[Extracted page text data]

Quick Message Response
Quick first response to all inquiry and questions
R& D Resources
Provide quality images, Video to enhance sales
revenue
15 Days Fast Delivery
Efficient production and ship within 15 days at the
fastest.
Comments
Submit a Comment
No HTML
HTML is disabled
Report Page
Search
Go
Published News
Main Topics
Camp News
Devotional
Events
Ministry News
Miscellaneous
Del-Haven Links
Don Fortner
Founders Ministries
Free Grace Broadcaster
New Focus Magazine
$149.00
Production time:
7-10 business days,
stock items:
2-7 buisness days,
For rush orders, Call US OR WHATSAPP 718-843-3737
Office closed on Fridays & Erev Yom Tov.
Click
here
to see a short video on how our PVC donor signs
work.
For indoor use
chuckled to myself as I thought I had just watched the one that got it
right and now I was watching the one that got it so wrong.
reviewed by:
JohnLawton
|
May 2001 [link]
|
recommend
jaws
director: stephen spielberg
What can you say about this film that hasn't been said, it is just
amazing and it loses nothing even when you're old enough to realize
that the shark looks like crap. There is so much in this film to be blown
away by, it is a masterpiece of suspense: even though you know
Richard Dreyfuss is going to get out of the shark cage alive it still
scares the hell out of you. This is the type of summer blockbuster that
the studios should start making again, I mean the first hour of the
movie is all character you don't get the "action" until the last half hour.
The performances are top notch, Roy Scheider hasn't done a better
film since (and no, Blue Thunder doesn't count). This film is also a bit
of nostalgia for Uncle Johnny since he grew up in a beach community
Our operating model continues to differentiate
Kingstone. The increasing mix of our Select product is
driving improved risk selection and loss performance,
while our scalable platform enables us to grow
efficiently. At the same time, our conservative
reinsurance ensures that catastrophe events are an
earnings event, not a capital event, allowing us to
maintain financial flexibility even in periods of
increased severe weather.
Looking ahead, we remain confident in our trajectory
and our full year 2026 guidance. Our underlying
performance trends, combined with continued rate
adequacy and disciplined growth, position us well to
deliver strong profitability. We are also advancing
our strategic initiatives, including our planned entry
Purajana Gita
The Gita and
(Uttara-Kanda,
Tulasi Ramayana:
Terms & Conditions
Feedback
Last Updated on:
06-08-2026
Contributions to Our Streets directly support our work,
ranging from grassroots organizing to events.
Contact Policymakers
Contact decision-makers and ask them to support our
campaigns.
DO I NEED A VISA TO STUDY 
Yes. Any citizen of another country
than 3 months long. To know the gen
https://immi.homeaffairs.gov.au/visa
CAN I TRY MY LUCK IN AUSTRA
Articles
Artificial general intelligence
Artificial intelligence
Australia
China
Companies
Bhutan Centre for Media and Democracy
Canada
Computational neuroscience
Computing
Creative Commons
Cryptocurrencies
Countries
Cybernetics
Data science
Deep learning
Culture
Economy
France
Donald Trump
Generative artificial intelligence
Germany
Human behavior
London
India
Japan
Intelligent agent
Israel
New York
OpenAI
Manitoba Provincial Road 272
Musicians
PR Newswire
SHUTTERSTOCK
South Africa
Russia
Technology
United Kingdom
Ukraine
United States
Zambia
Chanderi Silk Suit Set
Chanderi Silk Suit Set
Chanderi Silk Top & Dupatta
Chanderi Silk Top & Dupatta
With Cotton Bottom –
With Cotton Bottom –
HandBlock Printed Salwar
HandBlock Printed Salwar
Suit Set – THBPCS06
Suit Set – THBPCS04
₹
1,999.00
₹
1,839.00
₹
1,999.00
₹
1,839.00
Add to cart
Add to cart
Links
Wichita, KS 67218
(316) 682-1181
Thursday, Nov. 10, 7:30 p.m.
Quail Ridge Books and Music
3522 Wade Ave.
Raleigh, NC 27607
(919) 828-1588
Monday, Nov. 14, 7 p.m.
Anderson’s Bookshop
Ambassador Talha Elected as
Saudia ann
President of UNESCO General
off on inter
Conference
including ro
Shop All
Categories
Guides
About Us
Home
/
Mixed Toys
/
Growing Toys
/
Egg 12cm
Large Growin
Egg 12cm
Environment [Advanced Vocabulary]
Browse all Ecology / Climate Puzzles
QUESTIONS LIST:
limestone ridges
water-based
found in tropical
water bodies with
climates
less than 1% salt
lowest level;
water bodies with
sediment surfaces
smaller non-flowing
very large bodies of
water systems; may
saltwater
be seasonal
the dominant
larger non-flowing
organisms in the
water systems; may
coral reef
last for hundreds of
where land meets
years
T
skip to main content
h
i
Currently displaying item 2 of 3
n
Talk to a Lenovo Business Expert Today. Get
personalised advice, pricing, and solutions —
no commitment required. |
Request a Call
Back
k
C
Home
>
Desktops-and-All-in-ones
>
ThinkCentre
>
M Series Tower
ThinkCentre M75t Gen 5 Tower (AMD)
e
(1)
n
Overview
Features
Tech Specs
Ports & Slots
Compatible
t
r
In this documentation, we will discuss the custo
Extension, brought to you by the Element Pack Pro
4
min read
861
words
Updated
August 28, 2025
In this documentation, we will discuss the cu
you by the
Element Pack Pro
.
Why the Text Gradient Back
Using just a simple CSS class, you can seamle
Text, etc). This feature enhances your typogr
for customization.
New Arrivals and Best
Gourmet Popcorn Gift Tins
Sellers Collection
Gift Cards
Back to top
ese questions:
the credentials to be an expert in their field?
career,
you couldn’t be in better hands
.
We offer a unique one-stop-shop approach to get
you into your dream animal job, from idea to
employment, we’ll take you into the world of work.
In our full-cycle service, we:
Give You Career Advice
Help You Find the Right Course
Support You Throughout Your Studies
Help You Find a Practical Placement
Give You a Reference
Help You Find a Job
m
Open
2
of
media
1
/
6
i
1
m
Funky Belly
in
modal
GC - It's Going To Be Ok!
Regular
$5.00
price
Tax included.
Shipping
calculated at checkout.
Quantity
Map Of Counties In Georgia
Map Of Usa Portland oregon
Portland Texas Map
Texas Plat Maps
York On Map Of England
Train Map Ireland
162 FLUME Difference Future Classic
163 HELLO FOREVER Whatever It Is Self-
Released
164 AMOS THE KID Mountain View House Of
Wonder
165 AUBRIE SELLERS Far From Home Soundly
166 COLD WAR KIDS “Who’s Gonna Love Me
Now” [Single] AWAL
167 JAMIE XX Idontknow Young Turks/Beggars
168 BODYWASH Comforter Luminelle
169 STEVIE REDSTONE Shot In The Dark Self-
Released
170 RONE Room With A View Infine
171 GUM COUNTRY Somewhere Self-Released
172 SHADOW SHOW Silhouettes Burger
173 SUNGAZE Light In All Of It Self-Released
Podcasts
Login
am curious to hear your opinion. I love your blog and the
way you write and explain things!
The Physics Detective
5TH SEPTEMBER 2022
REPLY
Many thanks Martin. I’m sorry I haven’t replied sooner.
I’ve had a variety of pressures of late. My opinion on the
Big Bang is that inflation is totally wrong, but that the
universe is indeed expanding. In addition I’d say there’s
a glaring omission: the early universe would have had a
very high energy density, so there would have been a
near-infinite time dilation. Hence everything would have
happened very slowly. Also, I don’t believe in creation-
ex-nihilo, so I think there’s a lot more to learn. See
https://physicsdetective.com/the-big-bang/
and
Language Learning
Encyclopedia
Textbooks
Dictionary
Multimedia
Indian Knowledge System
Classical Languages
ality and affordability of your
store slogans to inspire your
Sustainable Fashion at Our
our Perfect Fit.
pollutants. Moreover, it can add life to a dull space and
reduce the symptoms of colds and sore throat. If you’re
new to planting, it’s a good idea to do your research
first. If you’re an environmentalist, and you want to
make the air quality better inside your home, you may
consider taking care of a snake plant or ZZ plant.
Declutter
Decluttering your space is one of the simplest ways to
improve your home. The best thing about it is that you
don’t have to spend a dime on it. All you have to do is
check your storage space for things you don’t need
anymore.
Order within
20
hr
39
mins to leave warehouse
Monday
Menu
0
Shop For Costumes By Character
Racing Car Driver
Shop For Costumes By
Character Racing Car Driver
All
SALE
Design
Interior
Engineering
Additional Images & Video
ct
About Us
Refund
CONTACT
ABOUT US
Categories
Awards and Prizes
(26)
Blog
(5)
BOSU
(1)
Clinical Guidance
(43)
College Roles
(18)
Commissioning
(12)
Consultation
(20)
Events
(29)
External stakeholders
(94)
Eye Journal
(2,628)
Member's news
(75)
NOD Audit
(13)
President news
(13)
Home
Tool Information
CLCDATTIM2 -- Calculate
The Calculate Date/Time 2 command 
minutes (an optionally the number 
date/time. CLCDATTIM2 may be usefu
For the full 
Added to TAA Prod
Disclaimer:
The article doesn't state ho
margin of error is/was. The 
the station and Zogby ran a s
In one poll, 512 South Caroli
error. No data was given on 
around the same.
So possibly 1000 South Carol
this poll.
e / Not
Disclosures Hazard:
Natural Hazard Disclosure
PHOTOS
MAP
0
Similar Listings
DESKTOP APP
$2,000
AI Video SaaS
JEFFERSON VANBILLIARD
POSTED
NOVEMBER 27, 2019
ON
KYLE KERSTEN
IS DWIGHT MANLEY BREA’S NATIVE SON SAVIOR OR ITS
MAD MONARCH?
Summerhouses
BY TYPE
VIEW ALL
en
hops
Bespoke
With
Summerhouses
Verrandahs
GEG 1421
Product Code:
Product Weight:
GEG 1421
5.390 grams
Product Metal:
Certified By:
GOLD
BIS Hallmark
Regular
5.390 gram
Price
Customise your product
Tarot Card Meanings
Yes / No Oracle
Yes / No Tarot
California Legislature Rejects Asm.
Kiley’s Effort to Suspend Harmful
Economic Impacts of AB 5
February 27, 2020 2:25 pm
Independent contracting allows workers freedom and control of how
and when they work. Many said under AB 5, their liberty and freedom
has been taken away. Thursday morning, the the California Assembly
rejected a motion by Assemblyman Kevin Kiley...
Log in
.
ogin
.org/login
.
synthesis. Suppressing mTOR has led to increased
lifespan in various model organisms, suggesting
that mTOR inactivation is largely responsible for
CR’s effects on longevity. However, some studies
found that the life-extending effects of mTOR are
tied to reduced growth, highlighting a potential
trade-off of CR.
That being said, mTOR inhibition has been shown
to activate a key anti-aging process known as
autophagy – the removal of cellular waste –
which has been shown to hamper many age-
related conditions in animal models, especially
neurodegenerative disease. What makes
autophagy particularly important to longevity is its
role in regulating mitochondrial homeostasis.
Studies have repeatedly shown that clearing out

* Task to complete:
Word for word, restate the entries from the first line to the line that has "The performances are", both included, and nothing else.

* Exercise answer:
Quick Message Response
Quick first response to all inquiry and questions
R& D Resources
Provide quality images, Video to enhance sales
revenue
15 Days Fast Delivery
Efficient production and ship within 15 days at the
fastest.
Comments
Submit a Comment
No HTML
HTML is disabled
Report Page
Search
Go
Published News
Main Topics
Camp News
Devotional
Events
Ministry News
Miscellaneous
Del-Haven Links
Don Fortner
Founders Ministries
Free Grace Broadcaster
New Focus Magazine
$149.00
Production time:
7-10 business days,
stock items:
2-7 buisness days,
For rush orders, Call US OR WHATSAPP 718-843-3737
Office closed on Fridays & Erev Yom Tov.
Click
here
to see a short video on how our PVC donor signs
work.
For indoor use
chuckled to myself as I thought I had just watched the one that got it
right and now I was watching the one that got it so wrong.
reviewed by:
JohnLawton
|
May 2001 [link]
|
recommend
jaws
director: stephen spielberg
What can you say about this film that hasn't been said, it is just
amazing and it loses nothing even when you're old enough to realize
that the shark looks like crap. There is so much in this film to be blown
away by, it is a masterpiece of suspense: even though you know
Richard Dreyfuss is going to get out of the shark cage alive it still
scares the hell out of you. This is the type of summer blockbuster that
the studios should start making again, I mean the first hour of the
movie is all character you don't get the "action" until the last half hour.
The performances are top notch, Roy Scheider hasn't done a better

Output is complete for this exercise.